The Vitalized School eBook

This eBook from the Gutenberg Project consists of approximately 249 pages of information about The Vitalized School.

The Vitalized School eBook

This eBook from the Gutenberg Project consists of approximately 249 pages of information about The Vitalized School.

=The child’s native tendencies.=—­Then, again, the child has a right to the exercise of the native tendencies with which he is endowed.  In fact, these tendencies should be the working capital of the teacher, the starting points in her teaching.  There was a time when the teacher punished the child who was caught drawing pictures on his slate.  Happily that sort of barbarity disappeared, in the main, along with the slate.  The vitalized teacher rejoices in the pictures that the child draws and turns this tendency to good account.  Through this inclination to draw she finds the real child and so, as the psychologists direct, she begins where the child is and sets about attaching to this native tendency the work in nature study, geography, or history.  When she discovers a constructive tendency in the child, she at once uses this in shifting from analytic to synthetic exercises in the school order.  If he enjoys making things, he will be glad of an opportunity to make devices, or problems, or maps.
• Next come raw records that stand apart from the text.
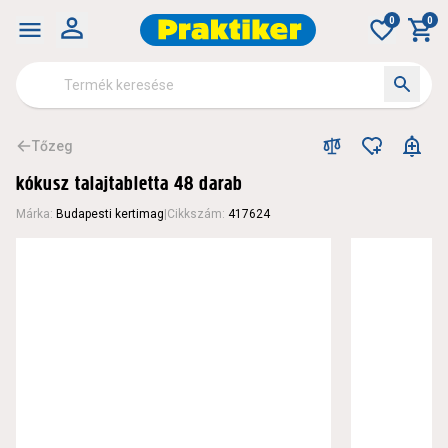
0
0
Tőzeg
kókusz talajtabletta 48 darab
Márka
:
Budapesti kertimag
|
Cikkszám
:
417624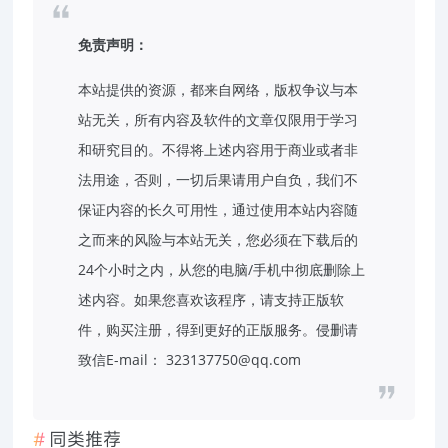
免责声明：
本站提供的资源，都来自网络，版权争议与本
站无关，所有内容及软件的文章仅限用于学习
和研究目的。不得将上述内容用于商业或者非
法用途，否则，一切后果请用户自负，我们不
保证内容的长久可用性，通过使用本站内容随
之而来的风险与本站无关，您必须在下载后的
24个小时之内，从您的电脑/手机中彻底删除上
述内容。如果您喜欢该程序，请支持正版软
件，购买注册，得到更好的正版服务。侵删请
致信E-mail： 323137750@qq.com
同类推荐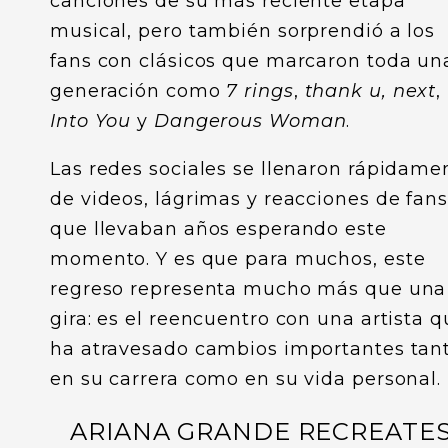
canciones de su más reciente etapa
musical, pero también sorprendió a los
fans con clásicos que marcaron toda un
generación como
7 rings
,
thank u, next
,
Into You
y
Dangerous Woman
.
Las redes sociales se llenaron rápidame
de videos, lágrimas y reacciones de fans
que llevaban años esperando este
momento. Y es que para muchos, este
regreso representa mucho más que una
gira: es el reencuentro con una artista 
ha atravesado cambios importantes tan
en su carrera como en su vida personal.
ARIANA GRANDE RECREATE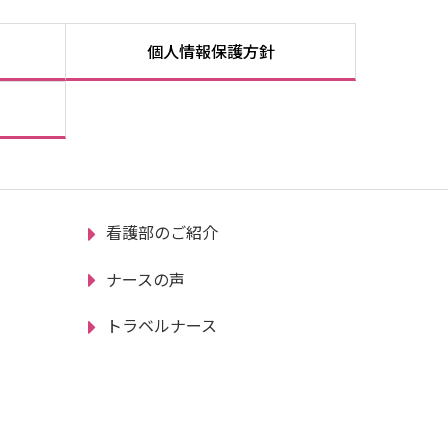
個人情報保護方針
看護部のご紹介
ナースの声
トラベルナース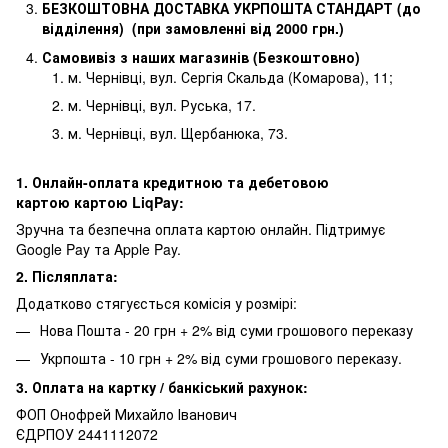
БЕЗКОШТОВНА ДОСТАВКА УКРПОШТА СТАНДАРТ (до
відділення) (при замовленні від 2000 грн.)
Самовивіз з наших магазинів (Безкоштовно)
м. Чернівці, вул. Сергія Скальда (Комарова), 11;
м. Чернівці, вул. Руська, 17.
м. Чернівці, вул. Щербанюка, 73.
1. Онлайн-оплата кредитною та дебетовою
картою картою LiqPay:
Зручна та безпечна оплата картою онлайн. Підтримує
Google Pay та Apple Pay.
2. Післяплата:
Додатково стягуєсться комісія у розмірі:
Нова Пошта - 20 грн + 2% від суми грошового переказу
Укрпошта - 10 грн + 2% від суми грошового переказу.
3. Оплата на картку / банкіський рахунок:
ФОП Онофрей Михайло Іванович
ЄДРПОУ 2441112072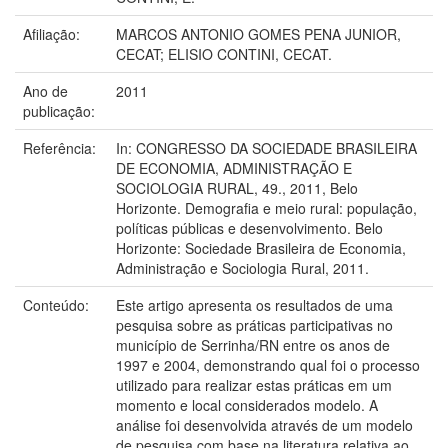
Afiliação:
MARCOS ANTONIO GOMES PENA JUNIOR,
CECAT; ELISIO CONTINI, CECAT.
Ano de
2011
publicação:
Referência:
In: CONGRESSO DA SOCIEDADE BRASILEIRA
DE ECONOMIA, ADMINISTRAÇÃO E
SOCIOLOGIA RURAL, 49., 2011, Belo
Horizonte. Demografia e meio rural: população,
políticas públicas e desenvolvimento. Belo
Horizonte: Sociedade Brasileira de Economia,
Administração e Sociologia Rural, 2011.
Conteúdo:
Este artigo apresenta os resultados de uma
pesquisa sobre as práticas participativas no
município de Serrinha/RN entre os anos de
1997 e 2004, demonstrando qual foi o processo
utilizado para realizar estas práticas em um
momento e local considerados modelo. A
análise foi desenvolvida através de um modelo
de pesquisa com base na literatura relativa ao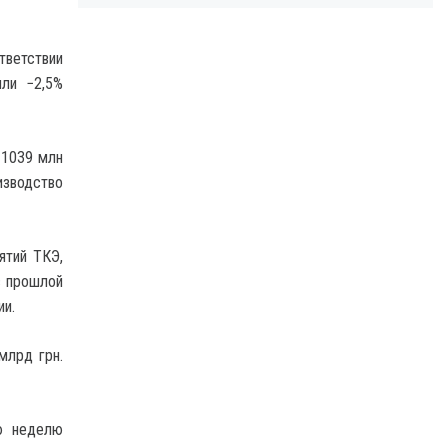
тветствии
или −2,5%
 1039 млн
изводство
ятий ТКЭ,
с прошлой
ии.
млрд грн.
ю неделю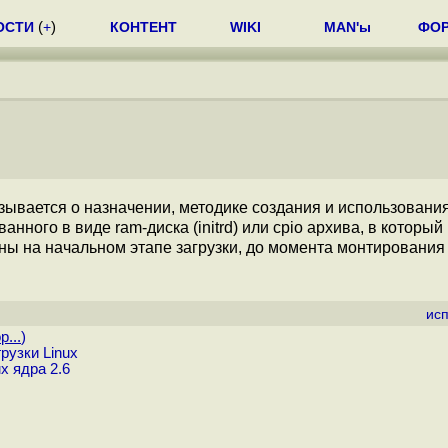
ОСТИ
(
+
)
КОНТЕНТ
WIKI
MAN'ы
ФО
азывается о назначении, методике создания и использовани
ного в виде ram-диска (initrd) или cpio архива, в который
ы на начальном этапе загрузки, до момента монтирования
ис
p...
)
рузки Linux
x ядра 2.6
=The play instinct.=—­She makes large use, also, of the play instinct that is one of his native tendencies.  This instinct is constantly reaching out for objects of play.  The teacher is quick to note the child’s quest for objects and deftly substitutes some phase of school work for marbles, balls, or dolls, and his playing proceeds apace without abatement of zest.  The vitalized teacher knows how to attach the arithmetic to this play instinct and make it a fascinating game.  During the games of arithmetic, geography, history, or spelling, life is at high tide in her school and the work is thorough in consequence.  Work is relieved of the onus of drudgery whenever it appears in the guise of a game, and the teacher who has skill in attaching school studies to the play instinct of the child will make her school effective as well as a delight to herself and her pupils.  In such a plan there is neither place nor occasion for coercion.
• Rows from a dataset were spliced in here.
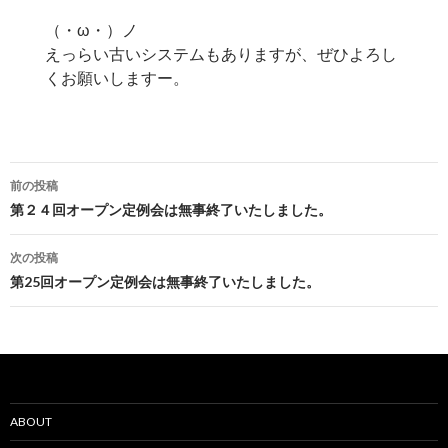
（・ω・）ノ
えっらい古いシステムもありますが、ぜひよろし
くお願いしますー。
投
前の投稿
稿
第２４回オープン定例会は無事終了いたしました。
ナ
次の投稿
ビ
第25回オープン定例会は無事終了いたしました。
ゲ
ー
シ
ョ
ABOUT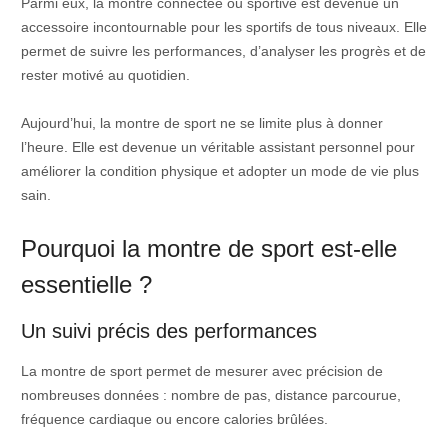
Parmi eux, la montre connectée ou sportive est devenue un
accessoire incontournable pour les sportifs de tous niveaux. Elle
permet de suivre les performances, d’analyser les progrès et de
rester motivé au quotidien.
Aujourd’hui, la montre de sport ne se limite plus à donner
l’heure. Elle est devenue un véritable assistant personnel pour
améliorer la condition physique et adopter un mode de vie plus
sain.
Pourquoi la montre de sport est-elle
essentielle ?
Un suivi précis des performances
La montre de sport permet de mesurer avec précision de
nombreuses données : nombre de pas, distance parcourue,
fréquence cardiaque ou encore calories brûlées.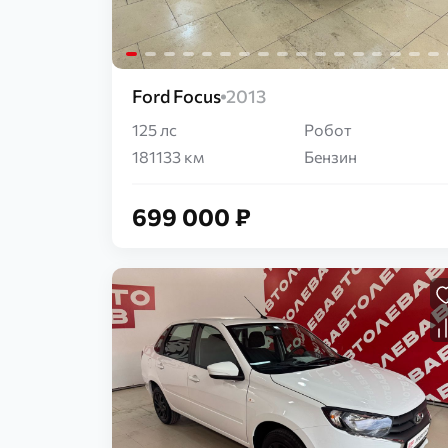
Ford Focus
2013
125 лс
Робот
181133 км
Бензин
699 000 ₽
Загрузка...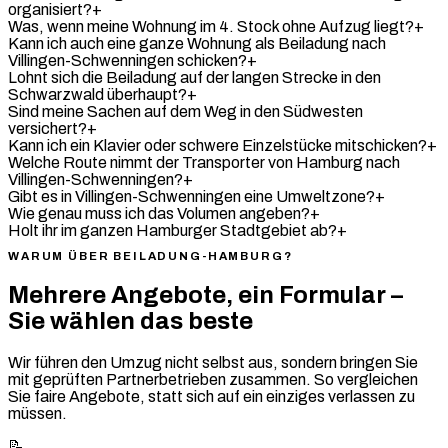
organisiert?
+
Was, wenn meine Wohnung im 4. Stock ohne Aufzug liegt?
+
Kann ich auch eine ganze Wohnung als Beiladung nach
Villingen-Schwenningen schicken?
+
Lohnt sich die Beiladung auf der langen Strecke in den
Schwarzwald überhaupt?
+
Sind meine Sachen auf dem Weg in den Südwesten
versichert?
+
Kann ich ein Klavier oder schwere Einzelstücke mitschicken?
+
Welche Route nimmt der Transporter von Hamburg nach
Villingen-Schwenningen?
+
Gibt es in Villingen-Schwenningen eine Umweltzone?
+
Wie genau muss ich das Volumen angeben?
+
Holt ihr im ganzen Hamburger Stadtgebiet ab?
+
WARUM ÜBER BEILADUNG-HAMBURG?
Mehrere Angebote, ein Formular –
Sie wählen das beste
Wir führen den Umzug nicht selbst aus, sondern bringen Sie
mit geprüften Partnerbetrieben zusammen. So vergleichen
Sie faire Angebote, statt sich auf ein einziges verlassen zu
müssen.
📝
=Self-expression.=—­Another right of the child is the right to express himself.  The desire for self-expression is fundamental in the human mind, as the study of archaeology abundantly proves.  Since this is true, every school should be a school of expression if the nature of the child is to have full recognition.  Without expression there is no impression, and without impression there is no education that has real value.  The more and better expression in the school, therefore, the more and better the education in that school.  In the vitalized school we shall find freedom of expression, and the absence of unreasoning repression.  The child expresses himself by means of his hands, his feet, his face, his entire body, and his organs of speech, and his expression through either of these means gives the teacher a knowledge of what to do.  These expressions may not be what the teacher would wish, but the expression necessarily precedes intelligent teaching.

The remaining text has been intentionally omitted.